Pictures are not part of the copy; retype all the records below exactly.
(SOURCE DATA begins)
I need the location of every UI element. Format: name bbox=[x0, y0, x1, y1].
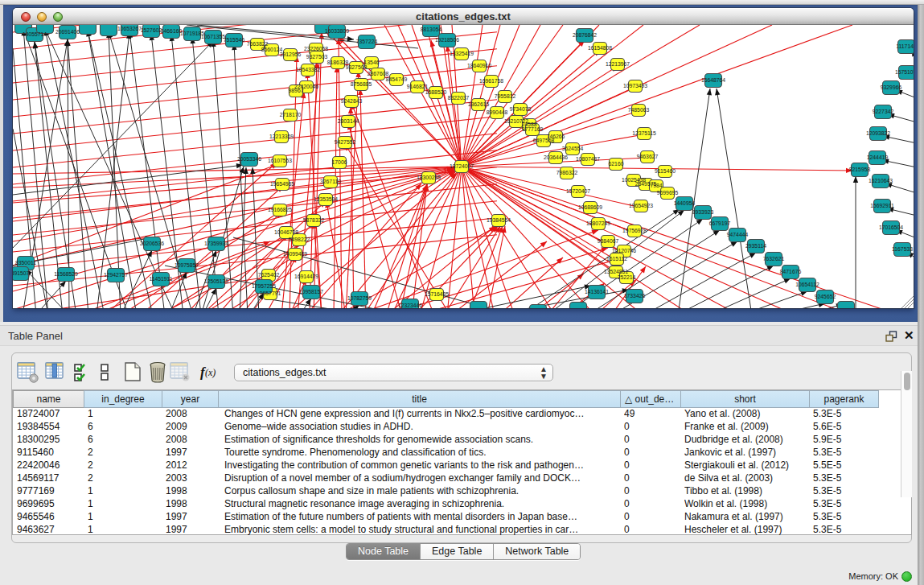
svg-text:10046798: 10046798 bbox=[274, 229, 298, 235]
svg-text:9777169: 9777169 bbox=[522, 126, 544, 132]
svg-text:20206536: 20206536 bbox=[140, 241, 164, 246]
svg-text:10688609: 10688609 bbox=[578, 204, 602, 210]
svg-text:11568529: 11568529 bbox=[54, 271, 78, 277]
svg-text:10807487: 10807487 bbox=[576, 156, 600, 162]
svg-text:16033809: 16033809 bbox=[325, 28, 349, 34]
svg-text:10782759: 10782759 bbox=[347, 295, 372, 301]
svg-text:9427552: 9427552 bbox=[335, 139, 356, 145]
svg-text:7663822: 7663822 bbox=[247, 41, 269, 47]
svg-text:12213967: 12213967 bbox=[606, 61, 630, 67]
svg-text:1362615: 1362615 bbox=[468, 101, 490, 107]
svg-text:13524851: 13524851 bbox=[604, 269, 628, 274]
svg-text:2867608: 2867608 bbox=[368, 71, 389, 76]
svg-text:7984: 7984 bbox=[650, 183, 662, 188]
svg-text:16648764: 16648764 bbox=[701, 77, 725, 83]
svg-text:15751074: 15751074 bbox=[895, 69, 914, 75]
svg-text:12375115: 12375115 bbox=[632, 130, 656, 136]
svg-text:18640910: 18640910 bbox=[467, 63, 491, 68]
svg-text:252214: 252214 bbox=[618, 274, 636, 280]
svg-text:1244419: 1244419 bbox=[867, 154, 889, 160]
svg-text:12353594: 12353594 bbox=[314, 196, 338, 202]
svg-text:12505135: 12505135 bbox=[204, 278, 228, 284]
svg-text:17016504: 17016504 bbox=[879, 225, 903, 230]
svg-text:9474444: 9474444 bbox=[727, 232, 749, 237]
svg-text:8454749: 8454749 bbox=[386, 76, 408, 82]
svg-text:2718170: 2718170 bbox=[280, 112, 302, 117]
svg-text:746266: 746266 bbox=[547, 134, 565, 139]
svg-text:12323446: 12323446 bbox=[398, 303, 422, 308]
svg-text:16154808: 16154808 bbox=[588, 45, 612, 51]
svg-text:1588520: 1588520 bbox=[425, 89, 447, 95]
svg-text:9242843: 9242843 bbox=[341, 98, 363, 104]
svg-text:19384554: 19384554 bbox=[487, 217, 511, 223]
svg-text:20364436: 20364436 bbox=[544, 154, 568, 160]
svg-text:10653267: 10653267 bbox=[117, 26, 142, 31]
svg-text:62160: 62160 bbox=[609, 161, 624, 167]
svg-text:(x): (x) bbox=[205, 367, 216, 378]
svg-text:1440954: 1440954 bbox=[674, 200, 696, 206]
svg-text:1615112: 1615112 bbox=[606, 256, 627, 262]
svg-text:391507: 391507 bbox=[13, 270, 30, 276]
svg-text:98967: 98967 bbox=[289, 88, 304, 93]
svg-text:13325419: 13325419 bbox=[450, 51, 474, 56]
svg-text:1117145: 1117145 bbox=[896, 43, 914, 49]
svg-text:19166825: 19166825 bbox=[268, 207, 292, 212]
svg-text:15692911: 15692911 bbox=[870, 203, 894, 208]
svg-text:9657791: 9657791 bbox=[260, 290, 281, 296]
svg-text:14099489: 14099489 bbox=[283, 251, 307, 257]
svg-text:10120746: 10120746 bbox=[612, 248, 636, 253]
svg-text:10543382: 10543382 bbox=[296, 67, 320, 72]
svg-text:18807249: 18807249 bbox=[586, 220, 610, 226]
svg-text:9463627: 9463627 bbox=[637, 154, 659, 159]
svg-text:5498222: 5498222 bbox=[289, 237, 310, 242]
svg-text:16914479: 16914479 bbox=[294, 274, 318, 279]
svg-text:20876842: 20876842 bbox=[573, 32, 597, 38]
svg-text:2803144: 2803144 bbox=[338, 118, 359, 124]
svg-text:3912956: 3912956 bbox=[280, 51, 302, 57]
svg-text:7632621: 7632621 bbox=[763, 256, 785, 262]
svg-text:19756928: 19756928 bbox=[622, 228, 647, 233]
svg-text:2935114: 2935114 bbox=[745, 243, 766, 249]
svg-text:1167533: 1167533 bbox=[892, 246, 913, 252]
svg-text:9734078: 9734078 bbox=[510, 106, 532, 112]
svg-text:10973493: 10973493 bbox=[623, 83, 647, 89]
svg-text:9327508: 9327508 bbox=[346, 64, 368, 70]
svg-text:14136141: 14136141 bbox=[585, 289, 609, 295]
svg-text:9329966: 9329966 bbox=[881, 84, 902, 90]
svg-text:15720407: 15720407 bbox=[566, 188, 590, 194]
svg-text:9327503: 9327503 bbox=[306, 54, 328, 60]
svg-text:8990448: 8990448 bbox=[487, 109, 508, 115]
svg-text:8471676: 8471676 bbox=[780, 269, 802, 274]
svg-text:20053346: 20053346 bbox=[237, 156, 261, 162]
svg-text:12213369: 12213369 bbox=[269, 134, 294, 139]
svg-text:1527602: 1527602 bbox=[141, 27, 162, 33]
svg-text:7955812: 7955812 bbox=[495, 93, 516, 99]
svg-text:17957255: 17957255 bbox=[252, 283, 276, 289]
svg-text:9245652: 9245652 bbox=[815, 294, 836, 299]
svg-text:17359934: 17359934 bbox=[204, 241, 228, 246]
svg-text:9115460: 9115460 bbox=[655, 168, 676, 174]
svg-text:16961758: 16961758 bbox=[479, 78, 503, 84]
svg-text:23226058: 23226058 bbox=[304, 46, 328, 51]
svg-text:12093822: 12093822 bbox=[866, 130, 890, 136]
svg-text:19654985: 19654985 bbox=[270, 181, 294, 187]
svg-text:9699695: 9699695 bbox=[657, 190, 679, 196]
svg-text:7625402: 7625402 bbox=[258, 272, 280, 278]
svg-text:7515546: 7515546 bbox=[224, 37, 245, 43]
svg-text:5878332: 5878332 bbox=[303, 217, 325, 223]
svg-text:18724007: 18724007 bbox=[450, 163, 474, 169]
svg-text:15716485: 15716485 bbox=[425, 291, 449, 297]
svg-text:10654112: 10654112 bbox=[795, 282, 819, 287]
svg-text:8466160: 8466160 bbox=[161, 28, 183, 34]
svg-text:10958157: 10958157 bbox=[299, 289, 323, 295]
svg-text:16107553: 16107553 bbox=[268, 158, 292, 163]
svg-text:7357224: 7357224 bbox=[356, 39, 378, 44]
svg-text:8322037: 8322037 bbox=[448, 95, 470, 101]
svg-text:7485063: 7485063 bbox=[628, 107, 650, 113]
svg-text:8215958: 8215958 bbox=[849, 167, 871, 172]
svg-text:10975857: 10975857 bbox=[175, 262, 199, 268]
svg-text:13546: 13546 bbox=[364, 60, 380, 65]
svg-text:12942757: 12942757 bbox=[104, 272, 128, 278]
svg-text:11451911: 11451911 bbox=[149, 276, 172, 282]
svg-text:19654923: 19654923 bbox=[629, 203, 653, 208]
(SOURCE DATA ends)
● WRITTEN ANSWER:
I need the location of every UI element. Format: name bbox=[x0, y0, x1, y1].
svg-text:10046798: 10046798 bbox=[274, 229, 298, 235]
svg-text:9777169: 9777169 bbox=[522, 126, 544, 132]
svg-text:20206536: 20206536 bbox=[140, 241, 164, 246]
svg-text:10688609: 10688609 bbox=[578, 204, 602, 210]
svg-text:11568529: 11568529 bbox=[54, 271, 78, 277]
svg-text:10807487: 10807487 bbox=[576, 156, 600, 162]
svg-text:16033809: 16033809 bbox=[325, 28, 349, 34]
svg-text:10782759: 10782759 bbox=[347, 295, 372, 301]
svg-text:9427552: 9427552 bbox=[335, 139, 356, 145]
svg-text:7663822: 7663822 bbox=[247, 41, 269, 47]
svg-text:12213967: 12213967 bbox=[606, 61, 630, 67]
svg-text:1362615: 1362615 bbox=[468, 101, 490, 107]
svg-text:13524851: 13524851 bbox=[604, 269, 628, 274]
svg-text:2867608: 2867608 bbox=[368, 71, 389, 76]
svg-text:7984: 7984 bbox=[650, 183, 662, 188]
svg-text:16648764: 16648764 bbox=[701, 77, 725, 83]
svg-text:15751074: 15751074 bbox=[895, 69, 914, 75]
svg-text:12375115: 12375115 bbox=[632, 130, 656, 136]
svg-text:18640910: 18640910 bbox=[467, 63, 491, 68]
svg-text:252214: 252214 bbox=[618, 274, 636, 280]
svg-text:1244419: 1244419 bbox=[867, 154, 889, 160]
svg-text:12353594: 12353594 bbox=[314, 196, 338, 202]
svg-text:12505135: 12505135 bbox=[204, 278, 228, 284]
svg-text:17016504: 17016504 bbox=[879, 225, 903, 230]
svg-text:9474444: 9474444 bbox=[727, 232, 749, 237]
svg-text:8454749: 8454749 bbox=[386, 76, 408, 82]
svg-text:2718170: 2718170 bbox=[280, 112, 302, 117]
svg-text:746266: 746266 bbox=[547, 134, 565, 139]
svg-text:12323446: 12323446 bbox=[398, 303, 422, 308]
svg-text:16154808: 16154808 bbox=[588, 45, 612, 51]
svg-text:1588520: 1588520 bbox=[425, 89, 447, 95]
svg-text:9242843: 9242843 bbox=[341, 98, 363, 104]
svg-text:19384554: 19384554 bbox=[487, 217, 511, 223]
svg-text:20364436: 20364436 bbox=[544, 154, 568, 160]
svg-text:10653267: 10653267 bbox=[117, 26, 142, 31]
svg-text:62160: 62160 bbox=[609, 161, 624, 167]
svg-text:(x): (x) bbox=[205, 367, 216, 378]
svg-text:1440954: 1440954 bbox=[674, 200, 696, 206]
svg-text:1615112: 1615112 bbox=[606, 256, 627, 262]
svg-text:391507: 391507 bbox=[13, 270, 30, 276]
svg-text:98967: 98967 bbox=[289, 88, 304, 93]
svg-text:13325419: 13325419 bbox=[450, 51, 474, 56]
svg-text:1117145: 1117145 bbox=[896, 43, 914, 49]
svg-text:19166825: 19166825 bbox=[268, 207, 292, 212]
svg-text:15692911: 15692911 bbox=[870, 203, 894, 208]
svg-text:9657791: 9657791 bbox=[260, 290, 281, 296]
svg-text:14099489: 14099489 bbox=[283, 251, 307, 257]
svg-text:10120746: 10120746 bbox=[612, 248, 636, 253]
svg-text:10543382: 10543382 bbox=[296, 67, 320, 72]
svg-text:18807249: 18807249 bbox=[586, 220, 610, 226]
svg-text:9463627: 9463627 bbox=[637, 154, 659, 159]
svg-text:5498222: 5498222 bbox=[289, 237, 310, 242]
svg-text:16914479: 16914479 bbox=[294, 274, 318, 279]
svg-text:20876842: 20876842 bbox=[573, 32, 597, 38]
svg-text:2803144: 2803144 bbox=[338, 118, 359, 124]
svg-text:3912956: 3912956 bbox=[280, 51, 302, 57]
svg-text:7632621: 7632621 bbox=[763, 256, 785, 262]
svg-text:19756928: 19756928 bbox=[622, 228, 647, 233]
svg-text:2935114: 2935114 bbox=[745, 243, 766, 249]
svg-text:1167533: 1167533 bbox=[892, 246, 913, 252]
svg-text:9734078: 9734078 bbox=[510, 106, 532, 112]
svg-text:10973493: 10973493 bbox=[623, 83, 647, 89]
svg-text:9327508: 9327508 bbox=[346, 64, 368, 70]
svg-text:14136141: 14136141 bbox=[585, 289, 609, 295]
svg-text:9329966: 9329966 bbox=[881, 84, 902, 90]
svg-text:15720407: 15720407 bbox=[566, 188, 590, 194]
svg-text:9327503: 9327503 bbox=[306, 54, 328, 60]
svg-text:8990448: 8990448 bbox=[487, 109, 508, 115]
svg-text:8471676: 8471676 bbox=[780, 269, 802, 274]
svg-text:20053346: 20053346 bbox=[237, 156, 261, 162]
svg-text:12213369: 12213369 bbox=[269, 134, 294, 139]
svg-text:1527602: 1527602 bbox=[141, 27, 162, 33]
svg-text:7955812: 7955812 bbox=[495, 93, 516, 99]
svg-text:17957255: 17957255 bbox=[252, 283, 276, 289]
svg-text:9245652: 9245652 bbox=[815, 294, 836, 299]
svg-text:17359934: 17359934 bbox=[204, 241, 228, 246]
svg-text:9115460: 9115460 bbox=[655, 168, 676, 174]
svg-text:16961758: 16961758 bbox=[479, 78, 503, 84]
svg-text:23226058: 23226058 bbox=[304, 46, 328, 51]
svg-text:12093822: 12093822 bbox=[866, 130, 890, 136]
svg-text:19654985: 19654985 bbox=[270, 181, 294, 187]
svg-text:9699695: 9699695 bbox=[657, 190, 679, 196]
svg-text:7625402: 7625402 bbox=[258, 272, 280, 278]
svg-text:7515546: 7515546 bbox=[224, 37, 245, 43]
svg-text:5878332: 5878332 bbox=[303, 217, 325, 223]
svg-text:18724007: 18724007 bbox=[450, 163, 474, 169]
svg-text:15716485: 15716485 bbox=[425, 291, 449, 297]
svg-text:10654112: 10654112 bbox=[795, 282, 819, 287]
svg-text:8466160: 8466160 bbox=[161, 28, 183, 34]
svg-text:10958157: 10958157 bbox=[299, 289, 323, 295]
svg-text:16107553: 16107553 bbox=[268, 158, 292, 163]
svg-text:7357224: 7357224 bbox=[356, 39, 378, 44]
svg-text:8322037: 8322037 bbox=[448, 95, 470, 101]
svg-text:7485063: 7485063 bbox=[628, 107, 650, 113]
svg-text:8215958: 8215958 bbox=[849, 167, 871, 172]
svg-text:10975857: 10975857 bbox=[175, 262, 199, 268]
svg-text:13546: 13546 bbox=[364, 60, 380, 65]
svg-text:12942757: 12942757 bbox=[104, 272, 128, 278]
svg-text:11451911: 11451911 bbox=[149, 276, 172, 282]
svg-text:19654923: 19654923 bbox=[629, 203, 653, 208]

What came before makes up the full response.